While testing redacted.com's GraphQL API, I came across a query used to fetch team membership details names, roles, and emails of everyone on a team. Nothing unusual on the surface, since I could see my own team's data without issue.
But I wanted to know: what happens if I just change the teamId?
The Discovery
- I intercepted the request my own dashboard was making to pull up team members, and isolated the teamId argument being passed to the query. Instead of leaving it as my own team's ID, I swapped it for a different, arbitrary value — one that didn't belong to any team I was part of.
- The response came back exactly as if I'd queried my own team: a full list of members, complete with email addresses.
- There was no authorization check confirming that the requesting user actually belonged to the team being queried. The API simply trusted whatever teamId was handed to it.
Why This Matters
- This isn't a one-off leak it's a pattern that scales. If team IDs are sequential or otherwise enumerable, an attacker doesn't need to guess at random. They can iterate through IDs and systematically harvest membership data for every team on the platform: who works where, their roles, and their email addresses.

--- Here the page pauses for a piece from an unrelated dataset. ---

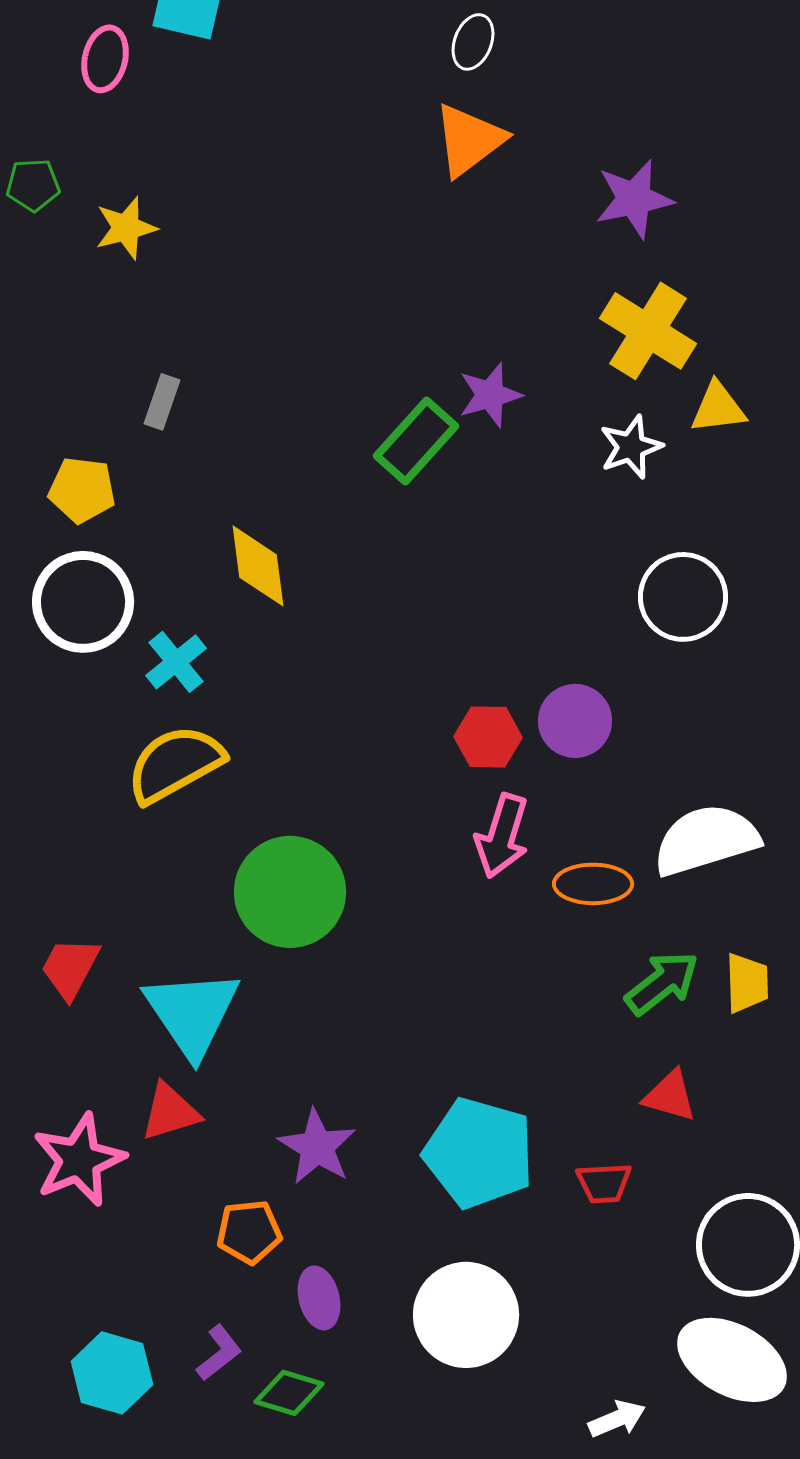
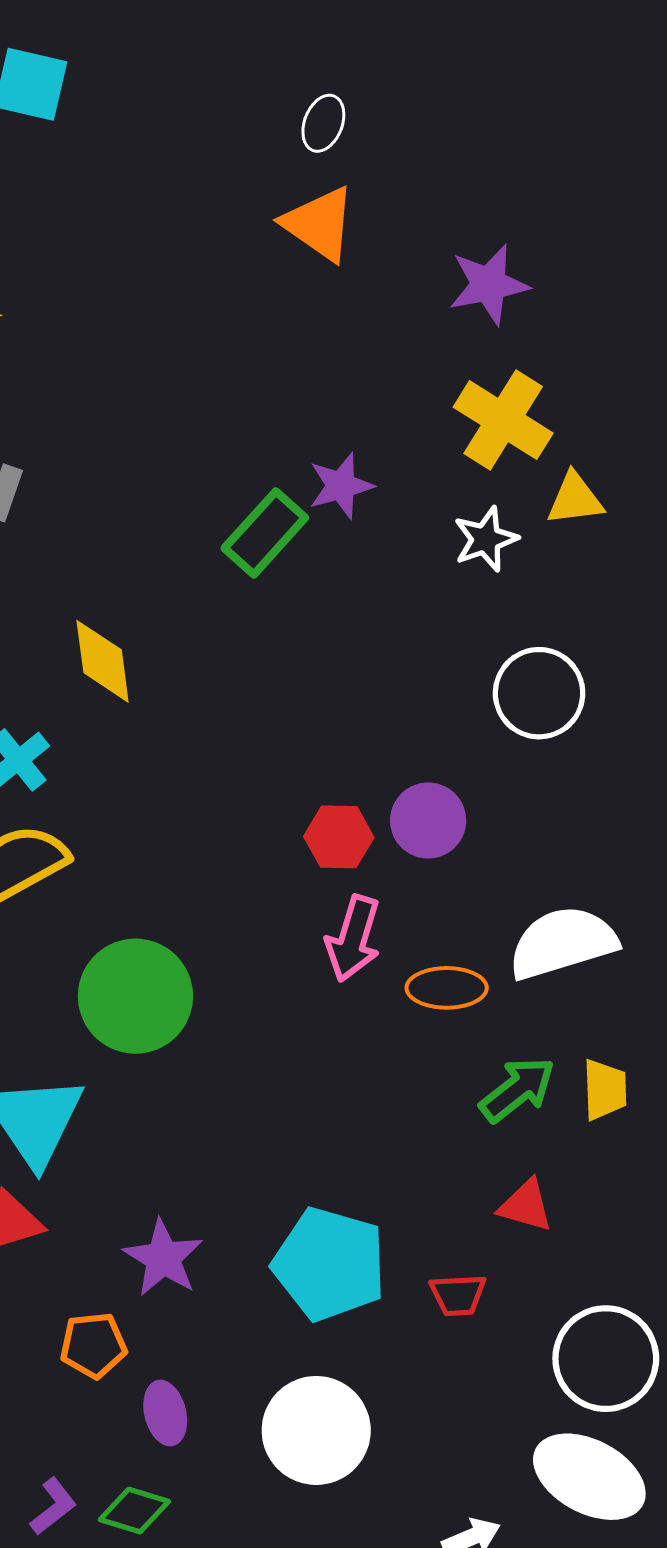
orange triangle: (469, 140) -> (319, 224), turned -48
purple L-shape: (219, 1353) -> (53, 1506), moved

- That's a goldmine for anyone running phishing campaigns or targeted social engineering against a specific company's employees, and it's exactly the kind of data that should never be one parameter away from public exposure.
The Fix
The resolver needs to verify, server-side, that the authenticated user is actually a member of the team they're requesting data for before returning anything. Trusting a client-supplied ID without checking the requester's relationship to that object is the textbook definition of IDOR, and GraphQL APIs are no less vulnerable to it than REST.
Disclosure Timeline
Reported the vulnerability to the team, and received a response within 3 days confirming the issue and awarding a bounty of $1000.